そんな『大』聖堂の中で王子が彼女に『大』聖堂の由緒を説明し始める。うんっ、面倒だから次からは聖堂でお送り致します。
「この聖堂はね、僕の大祖母さまがシビリアン朝の末永い繁栄を願ってお建てになったんだ。」
「まぁ、あ・・アルバートの大祖母さまが・・。」
彼女は王子の説明に合いの手を入れるが、実はそれ程理解してはいないようだ。そもそも個人で聖堂のような建物を建てるという事が中流サラリーマン家庭育ちの彼女にとっては理解の範疇を超えたものだったのだろう。
でもちょっと待ってっ!今、王子は『聖堂』って言ったよね?それは王子もこの建物を小さいと思っている証拠だよね?ただ身内贔屓で『大』聖堂って言ったんだよね?でも、意識していないとぽろっと本音が出ちゃうんだ・・。うんっ、判るよ王子。特に王子は格式なんかを拘らなければならない王家だからね。そうだよっ!この聖堂は確かに大きさは小さいかも知れないけど、王子にとっては『大』聖堂なんだっ!・・と言う事にしておきましょう。
「だからここには大祖母さま以降のシビリアン朝王家の者たちと、王家と近しい間柄を持った複数の家系の者たちが眠っている。だから僕はここだけはどうしても守らなきゃならない。」
「あーっ、はい。判ります。」
いや、言葉ではそう言っているが彼女はあまり理解していない。精々豪華なお墓なのね、位の認識だ。
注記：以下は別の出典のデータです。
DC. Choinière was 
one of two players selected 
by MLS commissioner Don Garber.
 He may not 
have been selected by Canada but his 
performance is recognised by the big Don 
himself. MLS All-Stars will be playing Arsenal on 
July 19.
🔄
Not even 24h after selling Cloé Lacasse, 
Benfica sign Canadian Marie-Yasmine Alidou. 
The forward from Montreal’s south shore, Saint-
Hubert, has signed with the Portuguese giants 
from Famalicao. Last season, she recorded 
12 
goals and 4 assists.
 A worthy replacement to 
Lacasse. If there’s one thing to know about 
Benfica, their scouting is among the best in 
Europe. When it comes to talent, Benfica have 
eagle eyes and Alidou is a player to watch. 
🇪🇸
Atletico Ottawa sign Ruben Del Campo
ここら辺が先祖代々の血筋を尊ぶこちらの世界と、核家族が進んで血の繋がりが薄くなった現代人との中々埋められないギャップなのだろう。
「そしてここにはハーツのおじいさんたちも眠っているんだ。ハーツはこちらに戻って以来今日まで目を覚まさない。だけどそのままにしていてはやがて魂が薄れて本当に死んでしまう。それを少しでも遅らせる為にハーツのご先祖様たちに協力して貰っているんだ。」
「はぁ、そうなんですか・・。」
残念ながら王子の説明は現代人である彼女には難しかったようだ。もっとも王子の説明もかなりスピチュアルな言い方なので彼女が理解できないのも仕方がないかも知れない。王子の説明を乱暴に解釈をするならば、ハーツの魂はご先祖様を守護霊として死神の接近を退けていると言えば判って頂けるだろうか。えっ、余計に判らない?あらら、そうですか、すいませんでした。
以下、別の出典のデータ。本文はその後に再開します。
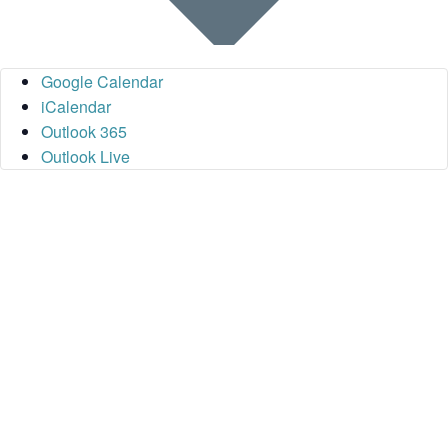
Google Calendar
iCalendar
Outlook 365
Outlook Live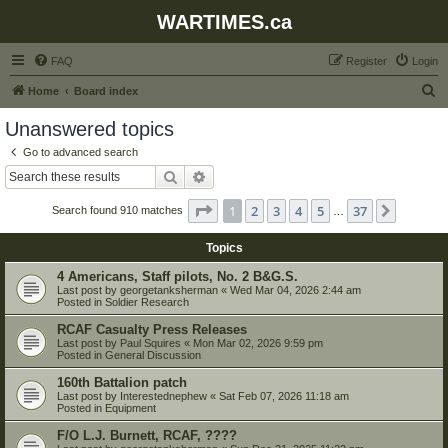
WARTIMES.ca
FAQ
Register
Login
S
Home
Board index
e
Unanswered topics
a
Go to advanced search
r
Search
Advanced search
c
Page
1
of
37
1
2
3
4
5
37
Next
Search found 910 matches
h
…
Topics
4 Americans, Staff pilots, No. 2 B&G.S.
Last post by
georgetanksherman
«
Wed Mar 04, 2026 2:44 am
Posted in
Soldier Research
RCAF Casualty Press Releases
Last post by
Paul Squires
«
Mon Mar 02, 2026 9:59 pm
Posted in
General Discussion
160th Battalion patch
Last post by
Interestednephew
«
Sat Feb 07, 2026 11:18 am
Posted in
Equipment
F/O L.J. Burnett, RCAF, ????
「そしてこの部屋にハーツはいるよ。ジャンヌはハーツの実体に会うのは初めてだよね?」
そう言いながら王子は聖堂の奥にある霊廟の脇にある小部屋へと彼女を招き入れた。
そして部屋に入った彼女はそこでベッドに静かに横たわるハーツを初めて見た。当然ながらこちらの世界のハーツは人体模型などではなかった。それどころかその顔立ちはまるで少女かと見まがうほど可愛らしい少年だったのである。その顔立ちからはとても人体模型時代の口の悪いハーツを思い浮かべる事は出来ない。と言うか彼女の中では急激にハーツ女の子説が浮かび上ったほどであった。なので彼女は念の為王子に確認した。
「えーと、ハーツって男の子なんですよね?」
「えっ?そうだけど。あれ?もしかしてあっちの世界ではハーツって女の子に憑依したの?」
「いえ、それはなかったんですけど、この子の顔立ちがあんまり可愛いものだから・・。」
「あーっ、うんっ、そうだね。確かによく間違われていたよ。特に小さい頃はそれでよくからかわれていたって愚痴ってた。でもそれも血筋でね。ハーツは羊飼いの家系なんだけど、羊飼いって神さまとの交信なんかを生業にしているせいか、時々中性的な子供が生まれるそうなんだ。まっ、神さまもむさい男より可愛い女の子と話をしたかったんじゃないかな。でも神さまとの交信って何故か男性に限るなんていう決まりが羊飼いたちの間にはあるらしくてさ。だから神さま特権でハーツみたいな男の子が生まれてくるなんて話があるんだ。あくまでヨタ話だけどね。」
「はぁ、そうなんですか・・。」
彼女は王子の説明に取り合えず相槌をうつ。現代人である彼女の常識では顔立ちなどは全て遺伝子の成せる技でありそこに神の介入はありえないのだが、こちらの世界では彼女のいた世界の常識は通用しないのかも知れない。なのでそうゆうモノなのかなと彼女は無理やり納得するしかなかった。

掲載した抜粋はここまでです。